The tool takes the following files as input: (i) the alignment and its index file (.bam and.bai) or Illumina Short-read sequencing file (.fastq), (ii) MUC1-VNTR motif dictionary (.fa), (iii) the reference sequence for chr1 from UCSC genome browser and (iv) VNTR database file for the code-adVNTR algorithm. In order to employ the Kestrel method, a 120-mer MUC1-VNTR motif dictionary comprised of known 34 motifs (Figure S1) was built. When the user provides an alignment file for analysis, the tool extracts reads aligned to the MUC1 gene on chromosome 1 (chr1:155158000-155163000) using Sambamba and also retains unaligned reads from the bam file. After removing duplicates, the tool converts the smaller bam files to fastq files.
After processing the input file, the pipeline runs the Kestrel toolkit. A complete workflow for the Kestrel algorithm is shown in Figure S2. The k-mer size into which the reads and references are split up is the most critical parameter for the algorithm. Typically, the length of a k-mer is between fifty percent and two-thirds of the read length. This size may not, however, be applicable to all conditions. Too-short k-mers produce short contigs (haplotypes in Kestrel), while too-long k-mers produce few but longer contigs. Since error-free k-mers must cover each other at every place inside a contig, insufficient coverage and sequencing errors result in few contigs. Shorter k-mers allow us to construct more haplotypes; nonetheless, this raises the possibility of incorrect variant calls. In our case, due to the small reference size, it is preferred to choose a shorter k-mer size. Therefore, the ideal approach was to conduct multiple trials with various k-mer sizes to minimize the chance of missing any case. After analyzing MUC1 positive cases with various K-mer sizes, we identified the k-mer size of 20 as the most suitable for our analysis using the default parameters of the Kestrel method. However, we did miss a few cases with this k-mer size and with the default parameters. To address this, we updated some parameters in the Kestrel algorithm, such as --maxalignstates (maximum number of alignments, to 30) and --maxhapstates (maximum number of haplotypes, to 30) to ensure that all variants could be called with this k-mer size. The vcf output contains several SNPs and indels, along with estimated depths for the variant. For each reported variant, Kestrel provides the estimated depth of the haplotypes with alternate variant (AltDepth) and the estimated depth of the haplotypes in the active region. We calculated and used a depth-score defined by the ratio of estimated depth of the haplotype with alternate variant over estimated depth of the haplotypes in the active region to filter out dupC variants with low support.
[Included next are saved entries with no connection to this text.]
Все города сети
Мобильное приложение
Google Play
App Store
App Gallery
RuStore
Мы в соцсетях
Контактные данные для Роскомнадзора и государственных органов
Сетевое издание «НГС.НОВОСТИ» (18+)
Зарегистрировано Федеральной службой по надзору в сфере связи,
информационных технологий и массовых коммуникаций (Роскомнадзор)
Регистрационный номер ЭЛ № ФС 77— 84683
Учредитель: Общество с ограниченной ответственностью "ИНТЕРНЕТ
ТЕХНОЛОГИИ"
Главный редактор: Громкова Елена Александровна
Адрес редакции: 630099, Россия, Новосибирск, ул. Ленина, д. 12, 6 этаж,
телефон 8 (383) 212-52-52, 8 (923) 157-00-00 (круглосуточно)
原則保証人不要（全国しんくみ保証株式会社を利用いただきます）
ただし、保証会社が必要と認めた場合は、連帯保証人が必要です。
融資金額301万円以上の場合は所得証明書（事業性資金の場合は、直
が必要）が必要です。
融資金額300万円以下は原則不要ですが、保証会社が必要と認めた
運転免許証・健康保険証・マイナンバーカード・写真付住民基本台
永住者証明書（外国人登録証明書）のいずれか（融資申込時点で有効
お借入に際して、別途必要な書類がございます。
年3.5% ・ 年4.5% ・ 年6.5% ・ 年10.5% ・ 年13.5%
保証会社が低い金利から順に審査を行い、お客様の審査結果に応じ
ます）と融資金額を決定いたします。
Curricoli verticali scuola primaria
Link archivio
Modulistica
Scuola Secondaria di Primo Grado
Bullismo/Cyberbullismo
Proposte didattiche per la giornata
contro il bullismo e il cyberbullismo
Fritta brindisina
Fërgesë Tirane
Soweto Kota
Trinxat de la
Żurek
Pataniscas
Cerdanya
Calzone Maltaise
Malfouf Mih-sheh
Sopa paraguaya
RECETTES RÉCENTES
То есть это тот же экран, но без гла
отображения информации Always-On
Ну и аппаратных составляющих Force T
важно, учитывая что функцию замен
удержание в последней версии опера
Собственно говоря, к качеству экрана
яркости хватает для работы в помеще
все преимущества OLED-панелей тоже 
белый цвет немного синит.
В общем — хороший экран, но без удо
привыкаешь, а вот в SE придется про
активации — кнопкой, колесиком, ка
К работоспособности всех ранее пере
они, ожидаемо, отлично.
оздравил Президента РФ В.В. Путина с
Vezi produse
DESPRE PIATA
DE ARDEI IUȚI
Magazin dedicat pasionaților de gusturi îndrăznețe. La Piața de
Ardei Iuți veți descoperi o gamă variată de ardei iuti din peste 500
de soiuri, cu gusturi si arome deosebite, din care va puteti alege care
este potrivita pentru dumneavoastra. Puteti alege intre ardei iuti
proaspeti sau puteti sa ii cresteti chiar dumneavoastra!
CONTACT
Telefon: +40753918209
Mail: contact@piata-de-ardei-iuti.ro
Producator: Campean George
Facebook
To prioritize variations in the pathogenic frame, VNtyper takes the vcf output and performs variant processing, which includes adding annotations to variants based on their type (SNV, Indel), separating tolerated frameshift variants from pathogenic frameshift variants based on calculated frame score. The frame score corresponds to the number of bases inserted or deleted that VNtyper calculates for each reported variant to be able to separate pathogenic frame from tolerated frame. The tool also distinguishes true calls from false calls based on the depth-score-adapted threshold. In addition, it labels each reported variant according to the level of confidence based on both the haplotype depth-score and the haplotype AltDepth. The motif sequence and variant position are added to the final result and the variation with the maximum depth-score is kept. This step generates a single result file containing motif data, variation type, variant position, estimated depths, depth-score, and confidence. If the user chooses to utilize both Kestrel and code-adVNTR methods (Figure S3), the VNtyper will additionally process the code-adVNTR result, which includes inframe variant filtering and frame score computation for frameshift variants, while maintaining the disease-associated indels. Ultimately, the pipeline combines the processed results from Kestrel and code-adVNTR into a single report. The complete overview of the VNtyper pipeline is shown in Figure 3. Of note, VNtyper referred to the pipeline with Kestrel as the main genotyping algorithm, and code-adVNTR as an optional step. In general, we utilized VNtyper for the combination of both methods. When referring to a specific method, we used VNtyper-Kestrel or VNtyper-code-adVNTR.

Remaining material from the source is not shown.